SOURCE MATERIAL =
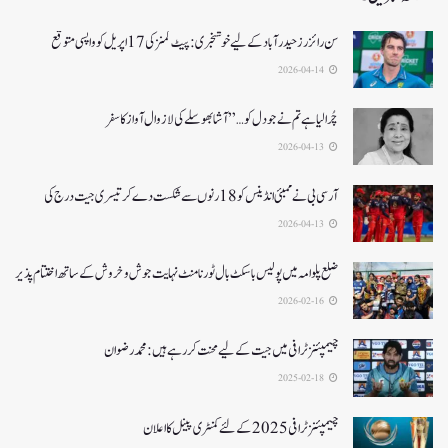
سن رائزرز حیدرآباد کے لیے خوشخبری: پیٹ کمنز کی 17 اپریل کو واپسی متوقع
2026-04-14
چُرا لیا ہے تم نے جو دل کو…” آشا بھوسلے کی لازوال آواز کا سفر
2026-04-13
آرسی بی نے ممبئی انڈینس کو 18 رنوں سے شکست دے کر تیسری جیت درج کی
2026-04-13
ضلع پلوامہ میں پولیس باسکٹ بال ٹورنامنٹ نہایت جوش و خروش کے ساتھ اختتام پذیر
2026-02-16
چیمپئنز ٹرافی میں جیت کے لیے محنت کر رہے ہیں :محمد رضوان
2025-02-18
چیمپئنز ٹرافی 2025کے لئے کمنٹری پینل کا اعلان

EXERCISE OBJECTIVE =
In the material above, show every line where the word "چیمپئنز" turns up.

TASK ANSWER =
چیمپئنز ٹرافی میں جیت کے لیے محنت کر رہے ہیں :محمد رضوان
چیمپئنز ٹرافی 2025کے لئے کمنٹری پینل کا اعلان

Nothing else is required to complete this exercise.